While I was working out a Laurent series of ${z^2 -2z+3 \over z-2}$ in the region $|z-1|>1$, I got stuck on a couple of things...
${z^2 - 2z +3 \over z-2} = {(z-1)^2 + 2 \over z-1}\cdot {z-1 \over z-2}\\ = {(z-1)^2 + 2 \over z-1} \cdot {1 \over 1 - {1 \over z-1}}\\ = \left[(z-1) + {2 \over z-1}\right] \cdot \left[1 + {1 \over z-1} + {1 \over (z-1)^2} + \dots \right]\\ = [(z-1) + 1 + 1/(z-1) + 1/(z-1)^2 + ...] + [ 2/(z-1) + 2/(z-1)^2 + ...] \qquad(a)\\ = (z-1) + 1 + [3/(z-1) + 3/(z-1)^2 + ...] \qquad(b)$
So what properties of complex series allows me to multiply each term of $1+1/(z-1) +\dots$ by $(z-1)$ and again each term of $1+1/(z-1)+\dots$ by $2/(z-1)$ to get $(a)$?

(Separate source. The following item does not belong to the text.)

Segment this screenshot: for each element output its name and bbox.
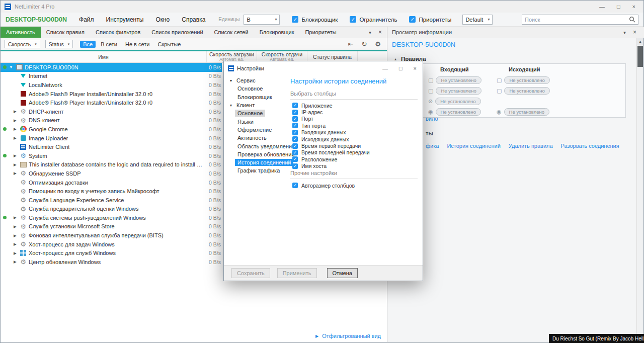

Also what properties of complex series allows me to add the terms together (like $1/(z-1)+2/(z-1)= 3/(z-1)$) to get $(b)$?
Is it absolute convergence? I have no idea! Unfortunately I just do these manipulations instinctively and no textbook seems to tell me!
Any help would be greatly appreciated!
Also if someone could point out to me where I can learn and format MathJax, I would be very grateful. It seems that every time I ask a question, it doesn't format!